_PROBLEM STATEMENT_
Using the records that follow, work out how many lines hold the string "Schaukelstange" and provide that number only.

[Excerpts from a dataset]

┄┄┄┄┄┄┄┄┄┄┄┄┄┄┄┄┄┄┄┄

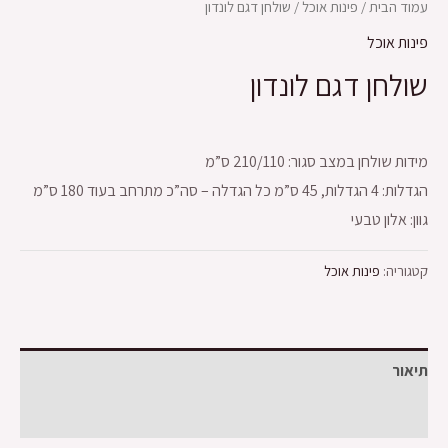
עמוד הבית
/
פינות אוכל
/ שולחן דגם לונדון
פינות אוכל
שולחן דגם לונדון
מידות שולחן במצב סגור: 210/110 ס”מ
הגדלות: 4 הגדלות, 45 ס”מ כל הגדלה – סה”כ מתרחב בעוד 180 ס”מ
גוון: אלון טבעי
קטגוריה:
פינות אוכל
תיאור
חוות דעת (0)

┄┄┄┄┄┄┄┄┄┄┄┄┄┄┄┄┄┄┄┄

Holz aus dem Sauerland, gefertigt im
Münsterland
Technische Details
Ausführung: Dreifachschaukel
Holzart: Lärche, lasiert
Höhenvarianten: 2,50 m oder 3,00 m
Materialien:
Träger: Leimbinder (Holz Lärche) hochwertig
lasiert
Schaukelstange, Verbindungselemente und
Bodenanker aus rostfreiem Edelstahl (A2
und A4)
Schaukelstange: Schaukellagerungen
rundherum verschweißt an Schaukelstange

┄┄┄┄┄┄┄┄┄┄┄┄┄┄┄┄┄┄┄┄

_EXERCISE SOLUTION_
3